I would also claim that it is possible to retain this transcendental consciousness along with waking consciousness, if one's physiology would become attuned to it.

Relating that to film... I would say a film that creates post-representational experiences, or transcendental consciousness, in the people who watches it, would be revolutionary.

Ian said...

Someone bites after all this time. Cool.

I am picky with words and am cautious, in particular, about using "transcendental" to describe anything. So I will ask you just what you mean when you talk about transcending a personal state/experience. Or, perhaps the better question to ask: What exactly is this state of experience one is transcending?

Throwing in my own response: insofar as our consciousness is defined by language, symbols, patterns, and meaningful abstractions, it is representational consciousness. Is a post-representational experience something which strips us of these abstractions? Are we then left with only the non-representational aspects of consciousness (emotions, sensations, &c.)? Are our non-representational aspects shaped and molded by representation (thus shaping a post-representation consciousness into something different from a pre-representation consciousness)?

Personal experience tells me that the representational and non-representational aspects of myself interact. Words shape my emotions, emotions shape my words.

I am musing too much, and responding to you too little.

"Relating that to film... I would say a film that creates post-representational experiences, or transcendental consciousness, in the people who watches it, would be revolutionary."

I don't know if any film can be designed in such a way; the differences in people are too great, and their responses to a film (whether they have post-representational experiences or not) is hard to predict.

But, if we say a film mimics conscious experience, one can make a film which does not directly speak to the representative aspect of the self.

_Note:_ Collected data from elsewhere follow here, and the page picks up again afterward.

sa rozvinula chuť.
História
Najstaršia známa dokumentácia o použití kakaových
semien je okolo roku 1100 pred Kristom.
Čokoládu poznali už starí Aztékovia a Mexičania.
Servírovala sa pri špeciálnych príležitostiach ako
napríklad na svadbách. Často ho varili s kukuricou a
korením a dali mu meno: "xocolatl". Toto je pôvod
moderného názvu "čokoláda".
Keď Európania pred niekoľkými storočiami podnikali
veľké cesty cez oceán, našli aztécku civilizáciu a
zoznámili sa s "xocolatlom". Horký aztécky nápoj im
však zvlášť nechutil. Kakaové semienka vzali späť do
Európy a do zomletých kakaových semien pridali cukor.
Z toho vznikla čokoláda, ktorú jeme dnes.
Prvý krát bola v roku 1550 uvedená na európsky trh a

A film can remove language, sound, recognizable objects, &c. which would immediately be turned into representative correlations in a person's mind.

Which brings us back to Brakhage.

I am sorry for the long reply. I haven't really said anything, but just enjoy typing my ideas it seems (thus the blog). I am glad you have dug up an old post for me and hope you respond again. ^_^

Anonymous said...

Good post! Although I sometimes come across the term 'post-representation'(describing the contemporary experimental theater),I didn't find a good text about it so far.

I mostly agree with you. Just have one question. At the end you said:
'artists, hip to the new post-representational phenomenon, will be freed from self-conscious representational critiques. They will explore new forms of perception.'
Why do you oppose search for new forms of perception and self-consciousness? Do you think they exclude each other? If the narrative and representation are excluded from a work of art, does it mean that the questions about self-consciousness and (more generally) self-understanding become inappropriate/meaningless in the critique of such a work?

Thanks for the post and for the answer!

Ian said...

I want to say you misunderstand me on this point, but I am not completely sure I understand myself. As best as I can remember, this line at the end was a jab at tendencies in modern art, which is hyper-aware of its representational trappings. Artists, so my logic went, try too hard to shape the representational boundaries of their art.

In other words, I would rather an artist (a filmmaker for my example) focus on the nonrepresentational impact of his art (the immediate, emotional/physical reaction to the image) than the representational aspects of his art (what the image means within a broader narrative, any symbolism the image may have, any social critiques the image may try to make, any artistic boundaries the image may try push, &c.). To say it more broadly, I was sick at the time of artists who tried to "say something" with their work.

I do hope that clears up any questions you may have (although I am puzzled myself by my own post). I was not aware of "post-representation" being used to describe theater, and would be interested in hearing more about the subject.

Thank you for reading and commenting.